El Audi 8 del concejal de Basurillas se detiene en el lugar de la cita, ante el semáforo frente a la Rotondona, que está en verde. A pesar de que la concejala de Obrillas apenas tarda diez segundos en acceder al coche, se escuchan los cláxons de la zaga, impacientes.

—Joder, y a estos cabrones les llaman ciudadanos —farfulla el conductor.

—No te quejes, que son los que te han votado. Además, me pitan a mí.

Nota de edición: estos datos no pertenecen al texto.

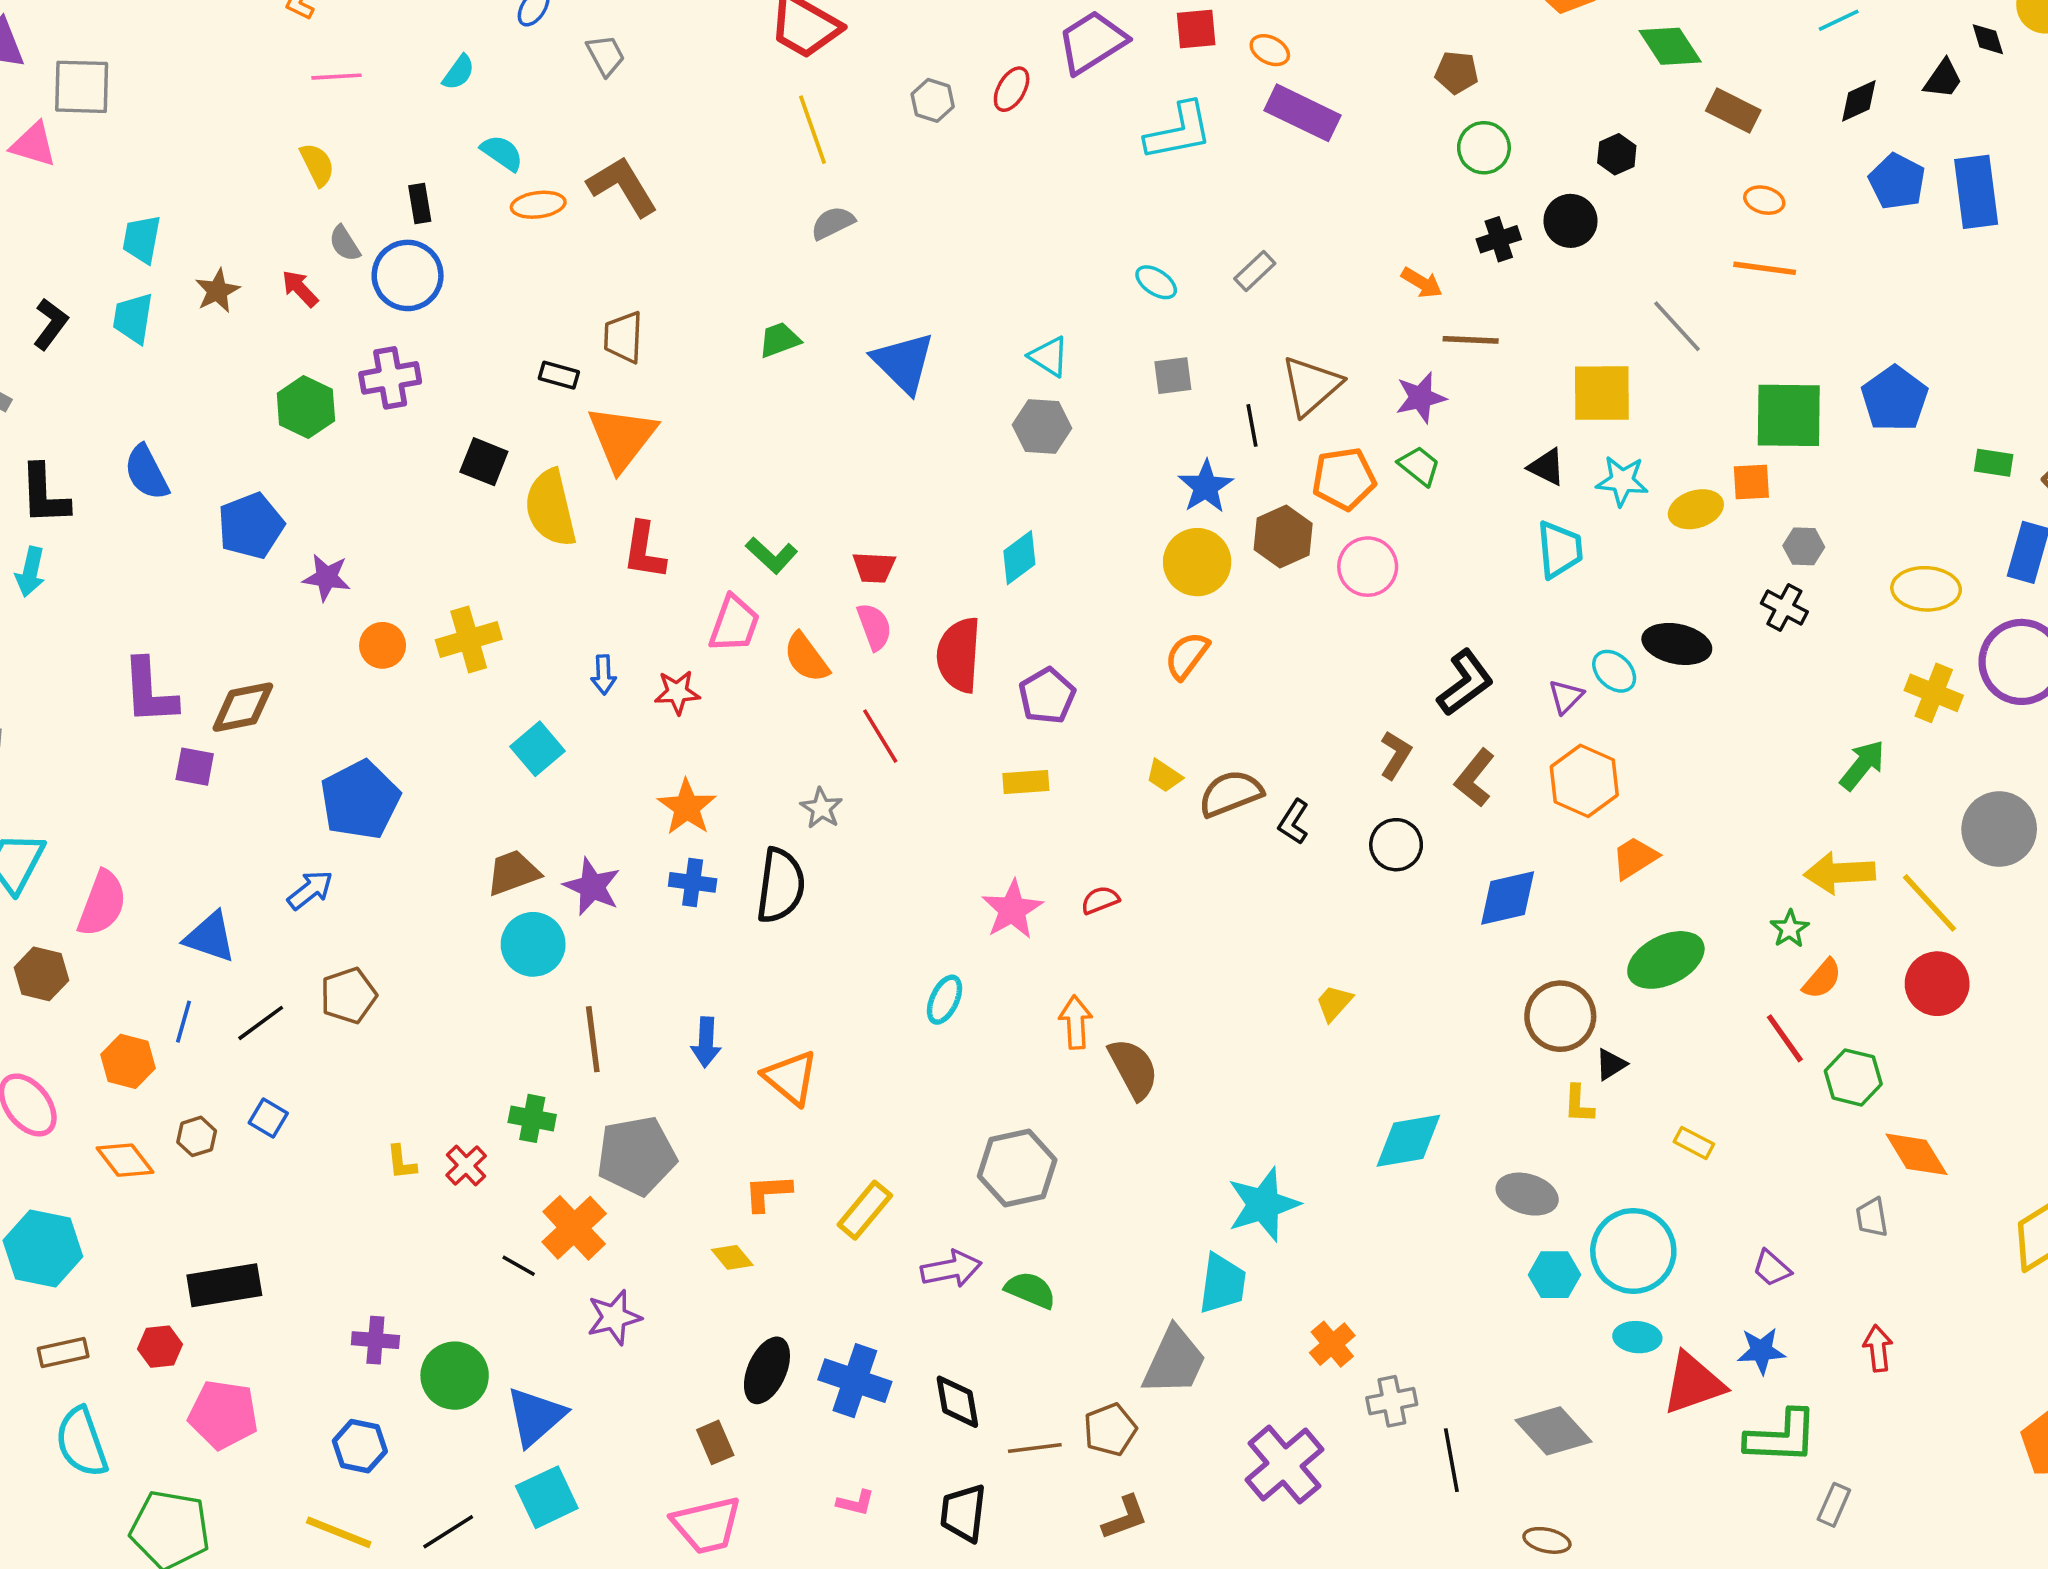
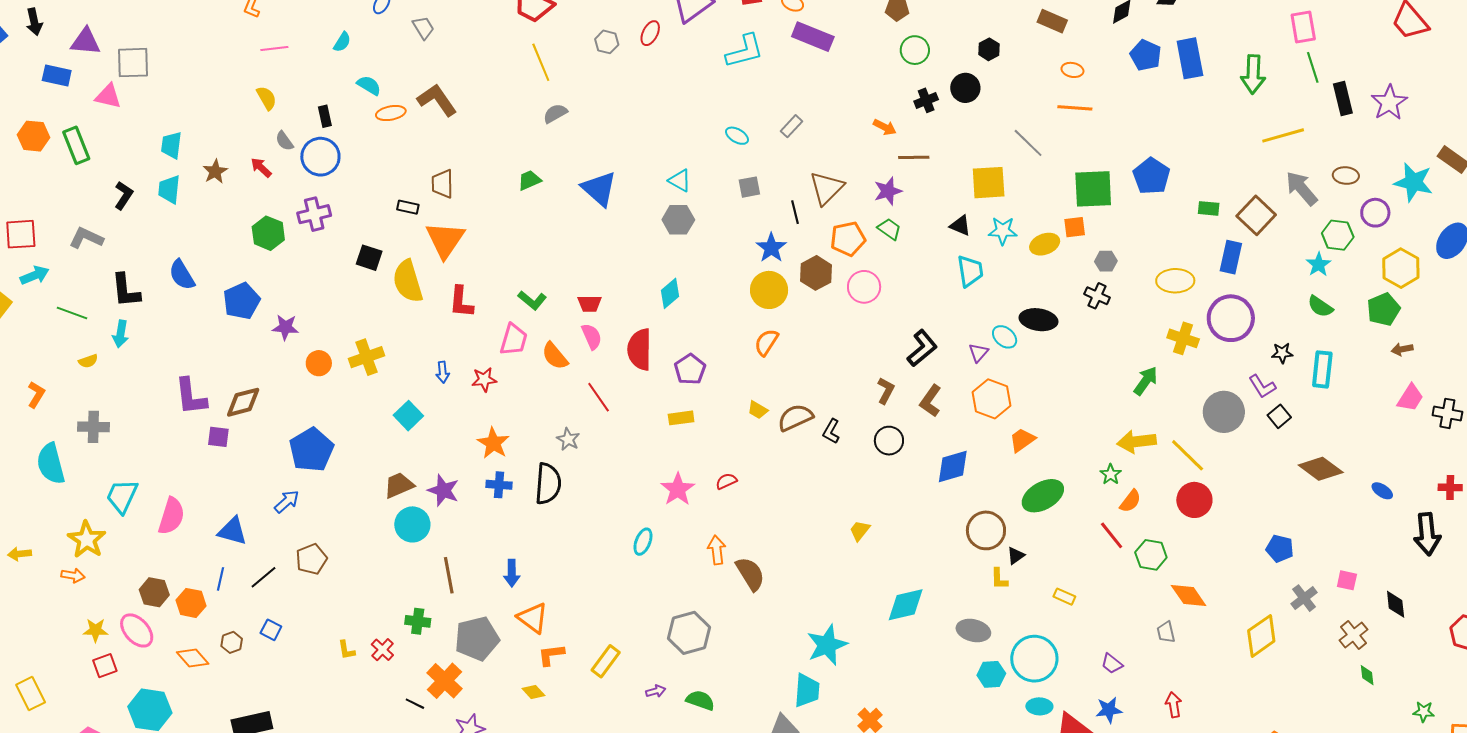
brown hexagon: (41, 974) -> (154, 592), moved
orange triangle: (791, 1078) -> (533, 618), moved
purple arrow: (951, 1269) -> (656, 691), size x0.6

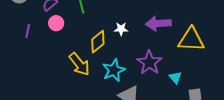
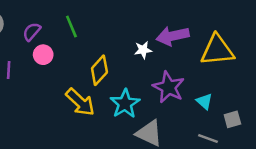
white star: (121, 29) -> (143, 50), moved

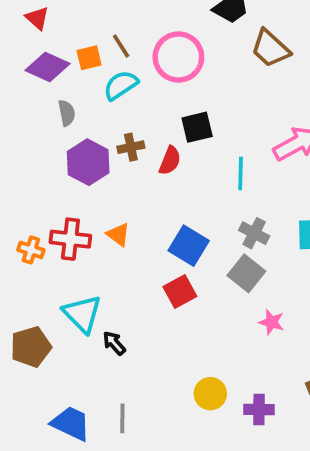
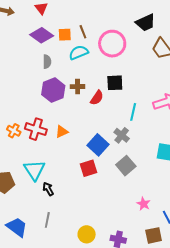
gray cross: (254, 233) -> (122, 135), moved
orange triangle: (118, 235) -> (62, 132), turned 48
pink star: (272, 322) -> (143, 204), moved
yellow circle: (210, 394) -> (87, 234), moved
gray line: (122, 418) -> (47, 220), moved

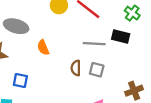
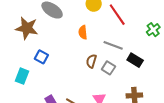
black rectangle: (121, 36) -> (135, 60), moved
orange semicircle: (43, 47) -> (83, 32), moved

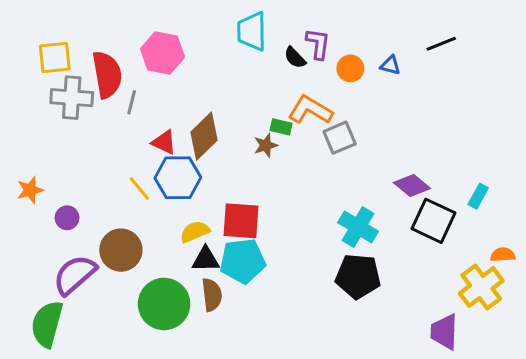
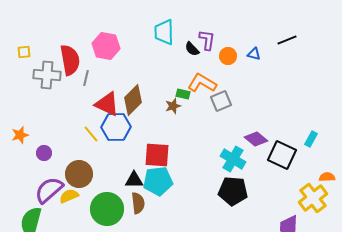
yellow square: (55, 58) -> (24, 52), moved, size x0.6
red triangle: (164, 142) -> (107, 104), size x1.5
purple diamond: (412, 185) -> (256, 139), moved
yellow semicircle: (195, 232) -> (69, 196), moved

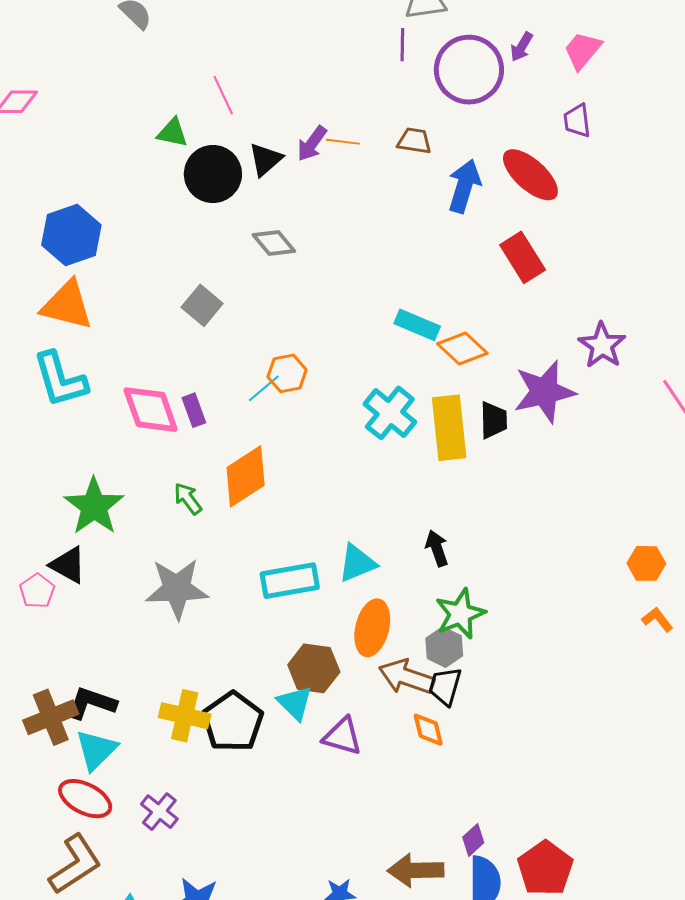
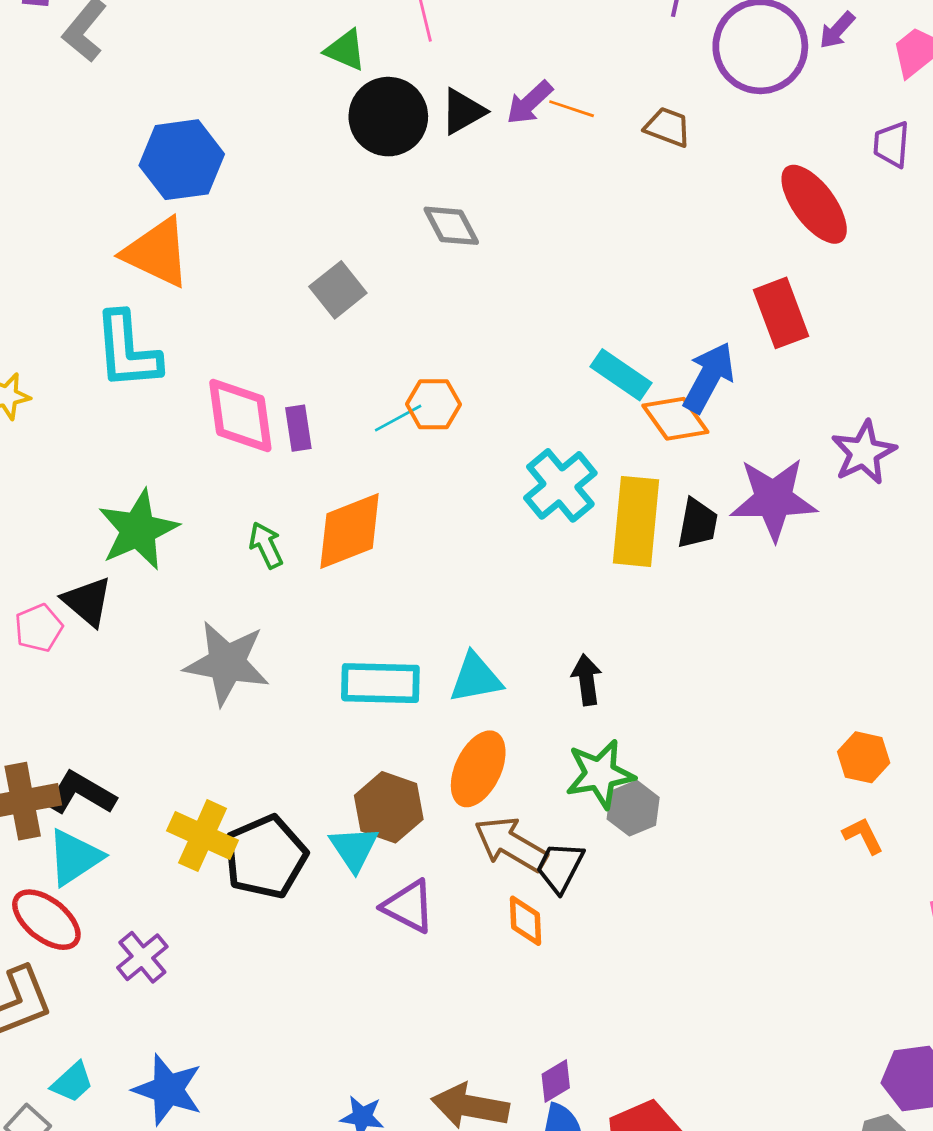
blue arrow: (464, 186) -> (709, 377), moved
gray hexagon: (444, 647) -> (633, 808), moved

Ya tomada la Rotondona, el concejal echa una mirada de reojillo a su compañera y observa que, al sentarse tan deprisa, la minifalda se le ha quedado al ras y sus institucionales muslos relucen como la seda natural a la luz de la mañana.

—¡La Virgen del Pompillo! ¡Qué ruedas tienes, hija de puta!

—Siempre he pensado que había en ti un poeta y tus piropos lo confirman.

—¿No es así como te gusto, elemental y rudo?

—Sí, pero eso es en el tálamo, estúpido. En la vida social hay que comportarse. Soy una señorita y me gustan las galanterías finas.

—Si quieres galanterías, abre la guantera y verás.

—¿Me has comprado aquellos zapatos de aguja que te dije?

—Tú abre la guantera.

La concejala obedece y extrae de la guantera una bolsa de Mercadona en cuyo interior, envueltos en plástico transparente y sujetados por gomas hay tres lindos paquetes de desigual tamaño con billetes de quinientos euros.

—¿Qué coño es esto?

—La cesta de la compra de anoche.

—Aquí hay por lo menos 100.000.

—Qué tonta. 200.000.

—¿Y esto de dónde lo sacas?

—Unos pringaos que pretendían que yo les firmara de gratis. «Esto va a ser muy bueno para el municipio», decían. «Crearemos puestos de trabajo y contribuiremos a activar la economía». Hablaban como si los políticos fueran ellos, y se lo tuve que explicar: ¿Os habéis preguntado en algún momento cómo se financia un partido? les dije. Pusieron cara de tontos y tuve que recurrir al Plan B.

—¿Plan B?

—Sí, los cité para otro día y fui con mi amigo el expolicía. Cuando nos sentamos a la mesa, mi amigo dijo: «Perdonad, pero voy a ponerme cómodo». Y puso la pistola sobre la mesa, como quien deja el móvil.

—¿Una pistola?

—Tranquilízate. Estaba descargada; no soy un mafioso. Los tipos aflojaron de inmediato y enseguida preguntaron cuánto y cuándo. Los cité a las afueras, en el club Estás que Estoy Ponte que Voy, en la carretera vieja de Alicante, a las tres de la mañana. Trajeron la bolsita y encima me invitaron a las copas. A las putas, no, porque me reservé para ti, pichón.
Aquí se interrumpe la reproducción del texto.